Dengan dominasi Bitcoin yang turun di bawah 60%, pasar kripto memasuki fase baru, memicu spekulasi tentang kedatangan “musim altcoin”. Para ahli menunjukkan bahwa dua ekosistem besar, Ethereum (ETH) dan Solana (SOL), kemungkinan besar akan mendapatkan manfaat dari pergeseran modal karena aktivitas jaringan yang kuat dan minat institusional yang semakin meningkat. Meskipun beberapa altcoin telah menunjukkan kinerja yang mencolok pada bulan Agustus, para analis memperingatkan bahwa sejarah tidak menjamin, dan pergerakan pasar masih tergantung pada peristiwa makro di bulan September serta kinerja harga Bitcoin.
Setelah mengalami lonjakan yang kuat di beberapa periode bulan Juli dan Agustus, pasar altcoin saat ini berada dalam mode menunggu. Meskipun baru-baru ini mengalami penyesuaian, harga Ethereum (ETH) tetap berada di atas 4,100 USD, sementara Bitcoin (BTC) telah turun di bawah ambang 110,000 USD. Menurut data TradingView, dominasi Bitcoin telah turun dari 66% pada awal Agustus menjadi di bawah 60%. Banyak analis percaya bahwa hanya ketika indikator ini turun di bawah 50%, baru bisa dikatakan benar-benar memasuki “musim altcoin”.
Namun, masalahnya adalah apakah siklus kali ini akan meniru sejarah, atau apakah narasi pasar telah berubah? Para ahli enkripsi bersikap optimis namun hati-hati terhadap hal ini. Eneko Knorr, CEO dan pendiri Stabolut, percaya bahwa meskipun panggung untuk musim alts telah siap, sejarah hanyalah panduan, bukan jaminan. Ia mencatat bahwa dengan adanya ETF spot, keterlibatan bank, dan penerapan nyata, dasar seluruh pasar enkripsi kini lebih kuat dari sebelumnya. Direktur investasi Leo Zhao dari MEXC Ventures juga menyatakan bahwa jika Bitcoin terus berkonsolidasi, bulan September mungkin menjadi titik balik bagi alts untuk bersinar, dengan dasar pasar yang sedang dibangun untuk siklus yang lebih kuat dan lebih beragam.

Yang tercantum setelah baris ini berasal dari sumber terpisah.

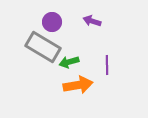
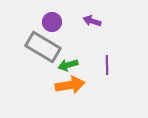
green arrow: moved 1 px left, 3 px down
orange arrow: moved 8 px left
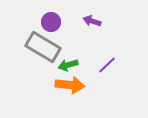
purple circle: moved 1 px left
purple line: rotated 48 degrees clockwise
orange arrow: rotated 16 degrees clockwise
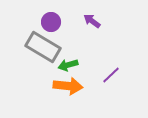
purple arrow: rotated 18 degrees clockwise
purple line: moved 4 px right, 10 px down
orange arrow: moved 2 px left, 1 px down
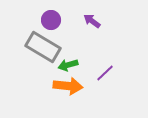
purple circle: moved 2 px up
purple line: moved 6 px left, 2 px up
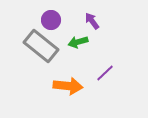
purple arrow: rotated 18 degrees clockwise
gray rectangle: moved 2 px left, 1 px up; rotated 8 degrees clockwise
green arrow: moved 10 px right, 23 px up
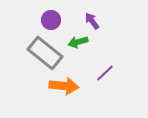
gray rectangle: moved 4 px right, 7 px down
orange arrow: moved 4 px left
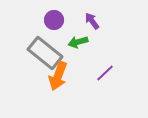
purple circle: moved 3 px right
orange arrow: moved 6 px left, 10 px up; rotated 104 degrees clockwise
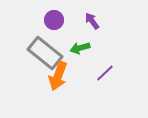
green arrow: moved 2 px right, 6 px down
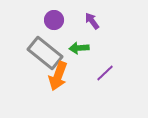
green arrow: moved 1 px left; rotated 12 degrees clockwise
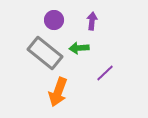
purple arrow: rotated 42 degrees clockwise
orange arrow: moved 16 px down
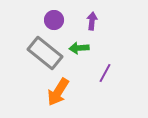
purple line: rotated 18 degrees counterclockwise
orange arrow: rotated 12 degrees clockwise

Para ahli umumnya percaya bahwa dalam potensi perputaran modal, Ethereum dan Solana berada dalam posisi terbaik.
Eneko Knorr menunjukkan bahwa Ethereum masih menjadi pilihan utama untuk modal institusi, karena sebagian besar aktivitas tokenisasi terjadi di platformnya, yang menjadikannya magnet kuat untuk menarik modal jangka panjang. Sementara itu, Solana telah menjadi “peraih medali perak” di bidang Layer-1, jaringan cepatnya, ekosistem aktif, serta daya tariknya bagi pengembang dan pengguna, menjadikannya aset yang wajib dimiliki oleh investor serius.
Pada bulan Agustus, token dalam ekosistem Solana menunjukkan kinerja yang sangat menonjol. Di antara proyek-proyek dengan kapitalisasi pasar teratas, Raydium (RAY) dan Marinade (MNDE) masing-masing naik 31.5% dan 40.2%. Proyek-proyek ini terkait erat dengan staking likuiditas dan perdagangan DEX di Solana, mencerminkan minat investor yang kuat terhadap ekosistem ini.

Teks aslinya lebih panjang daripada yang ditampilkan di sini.